▸ Data supplied:
⟨
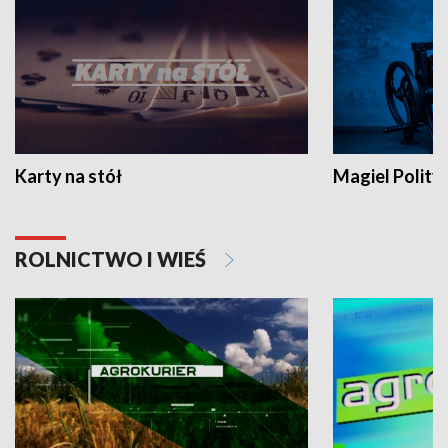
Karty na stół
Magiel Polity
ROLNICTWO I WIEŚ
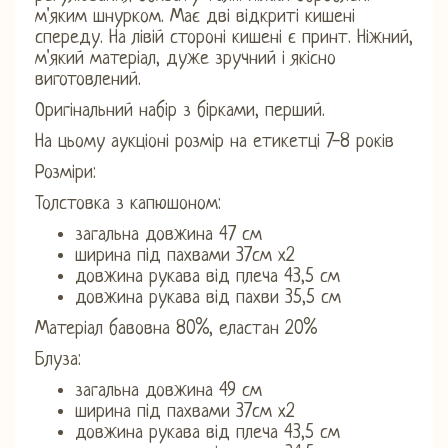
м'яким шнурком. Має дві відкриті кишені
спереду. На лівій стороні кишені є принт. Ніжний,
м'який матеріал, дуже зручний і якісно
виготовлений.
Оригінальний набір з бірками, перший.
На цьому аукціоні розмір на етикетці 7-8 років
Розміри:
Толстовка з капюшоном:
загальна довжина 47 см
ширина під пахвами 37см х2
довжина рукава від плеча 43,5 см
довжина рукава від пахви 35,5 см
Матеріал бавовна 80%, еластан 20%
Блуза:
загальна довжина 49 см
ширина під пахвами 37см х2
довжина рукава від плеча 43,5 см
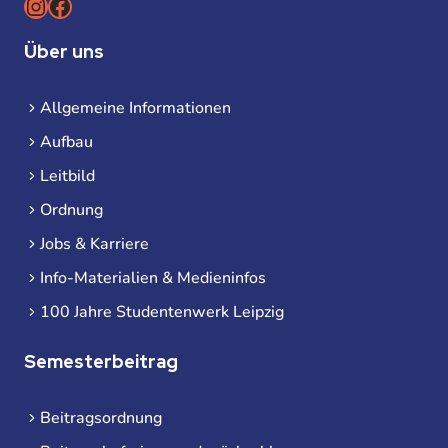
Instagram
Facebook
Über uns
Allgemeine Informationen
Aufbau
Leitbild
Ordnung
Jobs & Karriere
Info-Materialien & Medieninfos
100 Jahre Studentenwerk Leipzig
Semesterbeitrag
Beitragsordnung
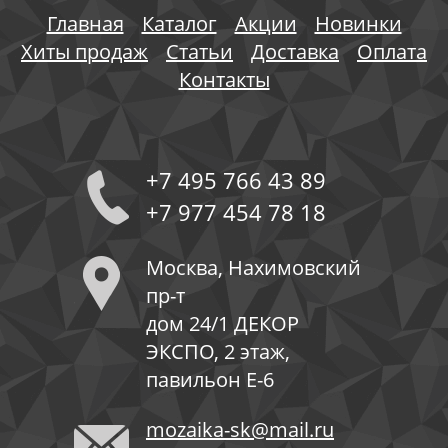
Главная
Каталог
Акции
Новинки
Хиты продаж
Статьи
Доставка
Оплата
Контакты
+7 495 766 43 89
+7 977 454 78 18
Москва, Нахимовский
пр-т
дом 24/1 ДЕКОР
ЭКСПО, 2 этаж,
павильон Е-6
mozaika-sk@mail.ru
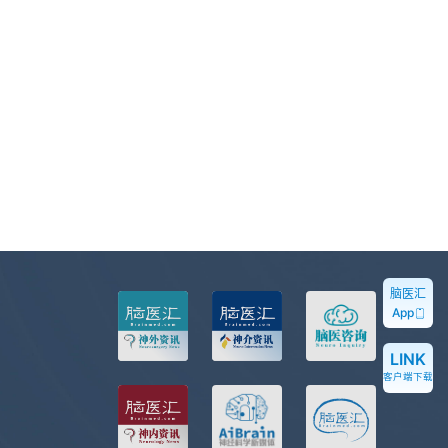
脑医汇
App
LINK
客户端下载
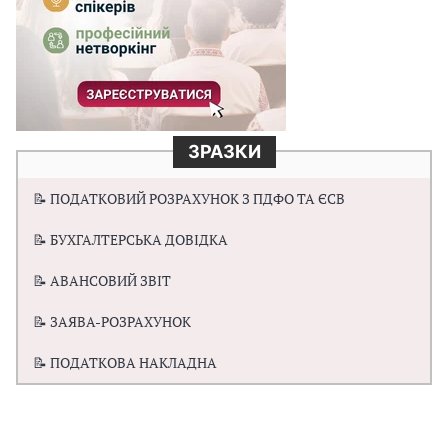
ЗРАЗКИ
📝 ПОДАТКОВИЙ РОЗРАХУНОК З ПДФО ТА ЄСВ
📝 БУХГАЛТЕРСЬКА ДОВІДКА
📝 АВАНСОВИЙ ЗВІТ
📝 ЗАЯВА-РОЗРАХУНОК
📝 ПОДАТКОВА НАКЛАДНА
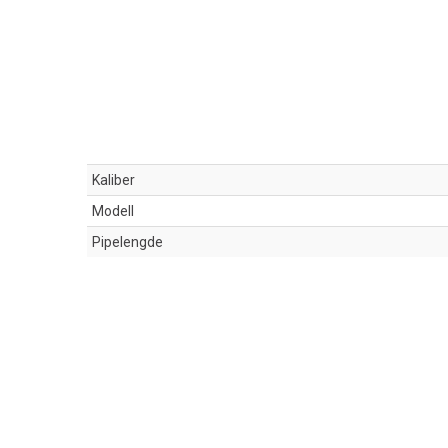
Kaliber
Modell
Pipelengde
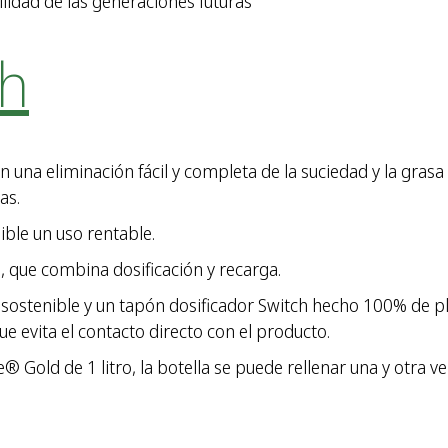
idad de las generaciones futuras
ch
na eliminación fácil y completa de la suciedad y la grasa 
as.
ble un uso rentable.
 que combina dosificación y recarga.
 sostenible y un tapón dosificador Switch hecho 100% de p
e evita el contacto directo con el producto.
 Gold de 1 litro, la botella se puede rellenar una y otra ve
⟩
⟨
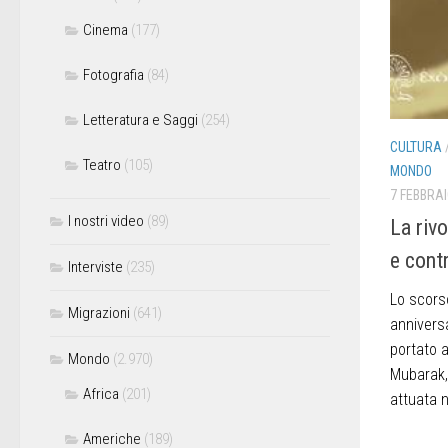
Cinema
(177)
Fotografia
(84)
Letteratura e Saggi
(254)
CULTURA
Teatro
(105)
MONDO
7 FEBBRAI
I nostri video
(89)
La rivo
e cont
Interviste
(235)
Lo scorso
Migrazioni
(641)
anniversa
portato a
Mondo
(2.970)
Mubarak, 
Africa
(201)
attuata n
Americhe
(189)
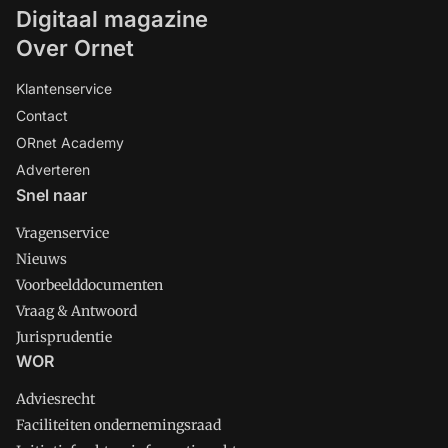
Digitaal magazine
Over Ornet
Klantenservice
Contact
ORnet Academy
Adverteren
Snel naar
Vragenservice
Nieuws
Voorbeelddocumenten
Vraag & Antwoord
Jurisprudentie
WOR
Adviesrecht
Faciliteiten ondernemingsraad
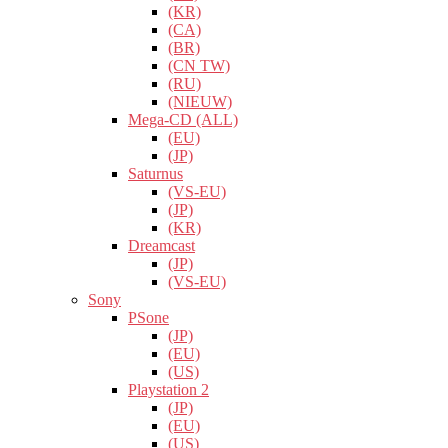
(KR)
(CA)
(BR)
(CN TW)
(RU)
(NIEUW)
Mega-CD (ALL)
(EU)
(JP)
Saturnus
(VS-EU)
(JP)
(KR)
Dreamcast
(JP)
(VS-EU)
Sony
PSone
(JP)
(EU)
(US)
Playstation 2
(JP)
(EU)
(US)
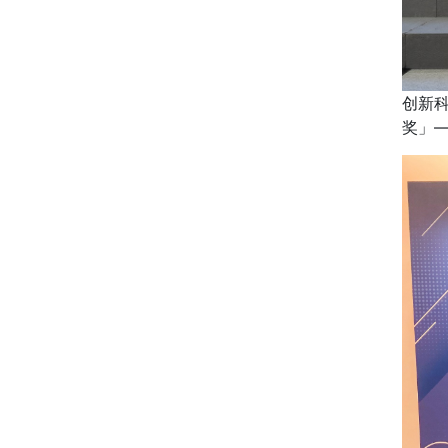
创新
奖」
⟩
⟨
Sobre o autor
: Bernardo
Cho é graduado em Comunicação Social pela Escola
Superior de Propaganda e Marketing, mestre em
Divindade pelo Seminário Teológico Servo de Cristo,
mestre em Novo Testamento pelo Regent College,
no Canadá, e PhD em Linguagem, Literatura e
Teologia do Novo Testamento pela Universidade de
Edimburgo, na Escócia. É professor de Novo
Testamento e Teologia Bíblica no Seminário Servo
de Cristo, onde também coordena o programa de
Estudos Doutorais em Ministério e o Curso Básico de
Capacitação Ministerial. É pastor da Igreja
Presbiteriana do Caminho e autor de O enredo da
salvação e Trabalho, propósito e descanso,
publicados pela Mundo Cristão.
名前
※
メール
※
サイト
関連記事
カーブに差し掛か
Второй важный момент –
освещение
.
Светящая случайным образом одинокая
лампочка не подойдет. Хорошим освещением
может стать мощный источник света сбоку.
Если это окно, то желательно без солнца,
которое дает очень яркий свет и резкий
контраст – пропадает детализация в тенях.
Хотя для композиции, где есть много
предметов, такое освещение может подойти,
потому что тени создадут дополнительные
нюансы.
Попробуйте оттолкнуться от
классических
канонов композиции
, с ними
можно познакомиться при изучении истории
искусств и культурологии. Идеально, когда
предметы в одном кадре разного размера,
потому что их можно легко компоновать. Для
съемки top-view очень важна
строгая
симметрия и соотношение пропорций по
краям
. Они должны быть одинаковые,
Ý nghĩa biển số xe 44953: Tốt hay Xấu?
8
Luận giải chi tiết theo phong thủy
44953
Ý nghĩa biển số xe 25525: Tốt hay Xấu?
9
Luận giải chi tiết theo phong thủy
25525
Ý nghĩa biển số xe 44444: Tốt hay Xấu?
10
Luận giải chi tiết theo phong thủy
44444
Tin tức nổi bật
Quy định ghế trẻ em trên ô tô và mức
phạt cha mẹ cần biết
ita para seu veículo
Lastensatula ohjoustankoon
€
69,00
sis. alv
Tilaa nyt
⟩
▸ Exercise objective: Although pictures appear among the entries, please set down only the lines from the one with "Karty na stół" up to and including the one with "100 Jahre Studentenwerk Leipzig", word for word.

▸ Result of the exercise:
Karty na stół
Magiel Polity
ROLNICTWO I WIEŚ
м'яким шнурком. Має дві відкриті кишені
спереду. На лівій стороні кишені є принт. Ніжний,
м'який матеріал, дуже зручний і якісно
виготовлений.
Оригінальний набір з бірками, перший.
На цьому аукціоні розмір на етикетці 7-8 років
Розміри:
Толстовка з капюшоном:
загальна довжина 47 см
ширина під пахвами 37см х2
довжина рукава від плеча 43,5 см
довжина рукава від пахви 35,5 см
Матеріал бавовна 80%, еластан 20%
Блуза:
загальна довжина 49 см
ширина під пахвами 37см х2
довжина рукава від плеча 43,5 см
Instagram
Facebook
Über uns
Allgemeine Informationen
Aufbau
Leitbild
Ordnung
Jobs & Karriere
Info-Materialien & Medieninfos
100 Jahre Studentenwerk Leipzig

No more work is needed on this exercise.